• Assignment: The requested output is every line from the one with "Wrap output in <instances>...</instances>. Mark" through the last line below, printed exactly.

[Stored items]
------

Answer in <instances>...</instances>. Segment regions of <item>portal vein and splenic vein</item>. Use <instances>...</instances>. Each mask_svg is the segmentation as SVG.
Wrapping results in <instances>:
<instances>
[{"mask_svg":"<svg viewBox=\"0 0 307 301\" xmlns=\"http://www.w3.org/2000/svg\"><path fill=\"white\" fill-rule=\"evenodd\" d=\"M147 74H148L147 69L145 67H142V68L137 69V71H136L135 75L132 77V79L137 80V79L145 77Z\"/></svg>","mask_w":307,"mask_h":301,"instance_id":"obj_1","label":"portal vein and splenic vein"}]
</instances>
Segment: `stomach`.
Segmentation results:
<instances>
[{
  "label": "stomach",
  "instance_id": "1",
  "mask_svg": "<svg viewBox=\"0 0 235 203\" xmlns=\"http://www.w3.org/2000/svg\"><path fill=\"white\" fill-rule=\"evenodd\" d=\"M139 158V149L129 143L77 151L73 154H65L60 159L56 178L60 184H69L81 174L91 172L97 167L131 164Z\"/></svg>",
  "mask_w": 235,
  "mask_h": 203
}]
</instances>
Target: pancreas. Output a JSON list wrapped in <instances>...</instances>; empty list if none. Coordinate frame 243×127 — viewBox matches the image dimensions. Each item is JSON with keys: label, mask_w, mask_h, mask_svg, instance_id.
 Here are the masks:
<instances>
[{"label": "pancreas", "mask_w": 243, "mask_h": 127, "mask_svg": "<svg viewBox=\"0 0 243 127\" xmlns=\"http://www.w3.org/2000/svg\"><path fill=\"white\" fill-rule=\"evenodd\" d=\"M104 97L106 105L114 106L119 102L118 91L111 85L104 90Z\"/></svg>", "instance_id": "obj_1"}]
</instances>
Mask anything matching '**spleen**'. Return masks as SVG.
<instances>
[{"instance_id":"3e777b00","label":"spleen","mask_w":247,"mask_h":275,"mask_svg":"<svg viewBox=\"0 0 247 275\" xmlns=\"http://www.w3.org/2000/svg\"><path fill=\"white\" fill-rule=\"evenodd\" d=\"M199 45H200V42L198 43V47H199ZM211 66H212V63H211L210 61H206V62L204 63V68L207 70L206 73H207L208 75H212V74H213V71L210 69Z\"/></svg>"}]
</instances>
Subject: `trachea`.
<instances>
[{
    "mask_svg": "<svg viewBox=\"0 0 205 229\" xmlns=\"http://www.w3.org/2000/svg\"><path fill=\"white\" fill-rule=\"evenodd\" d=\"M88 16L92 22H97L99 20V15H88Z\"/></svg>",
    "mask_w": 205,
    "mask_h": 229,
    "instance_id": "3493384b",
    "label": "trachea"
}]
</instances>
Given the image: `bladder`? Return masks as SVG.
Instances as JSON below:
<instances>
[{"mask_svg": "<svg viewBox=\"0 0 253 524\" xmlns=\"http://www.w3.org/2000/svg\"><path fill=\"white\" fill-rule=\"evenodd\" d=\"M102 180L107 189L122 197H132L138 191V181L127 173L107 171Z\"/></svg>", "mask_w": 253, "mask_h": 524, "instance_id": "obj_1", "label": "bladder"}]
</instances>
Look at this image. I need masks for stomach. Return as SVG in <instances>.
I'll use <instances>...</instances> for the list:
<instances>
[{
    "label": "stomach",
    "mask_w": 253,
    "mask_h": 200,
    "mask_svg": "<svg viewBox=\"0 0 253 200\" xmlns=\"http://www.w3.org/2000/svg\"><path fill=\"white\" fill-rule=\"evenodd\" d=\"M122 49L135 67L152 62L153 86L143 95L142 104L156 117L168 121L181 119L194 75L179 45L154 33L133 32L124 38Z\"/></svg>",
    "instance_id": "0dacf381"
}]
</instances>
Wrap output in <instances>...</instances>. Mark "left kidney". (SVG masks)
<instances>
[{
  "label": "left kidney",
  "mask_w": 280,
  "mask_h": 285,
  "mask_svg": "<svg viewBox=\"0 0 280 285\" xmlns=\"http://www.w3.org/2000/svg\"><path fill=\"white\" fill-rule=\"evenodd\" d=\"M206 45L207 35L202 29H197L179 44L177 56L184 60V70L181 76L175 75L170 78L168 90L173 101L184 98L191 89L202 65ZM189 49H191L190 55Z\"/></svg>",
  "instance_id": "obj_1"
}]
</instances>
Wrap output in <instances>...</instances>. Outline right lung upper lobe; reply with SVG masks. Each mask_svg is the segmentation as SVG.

------

• Task result:
Wrap output in <instances>...</instances>. Mark "left kidney". (SVG masks)
<instances>
[{
  "label": "left kidney",
  "mask_w": 280,
  "mask_h": 285,
  "mask_svg": "<svg viewBox=\"0 0 280 285\" xmlns=\"http://www.w3.org/2000/svg\"><path fill=\"white\" fill-rule=\"evenodd\" d=\"M206 45L207 35L202 29H197L179 44L177 56L184 60V70L181 76L175 75L170 78L168 90L173 101L184 98L191 89L202 65ZM189 49H191L190 55Z\"/></svg>",
  "instance_id": "obj_1"
}]
</instances>
Wrap output in <instances>...</instances>. Outline right lung upper lobe; reply with SVG masks. Each mask_svg is the segmentation as SVG.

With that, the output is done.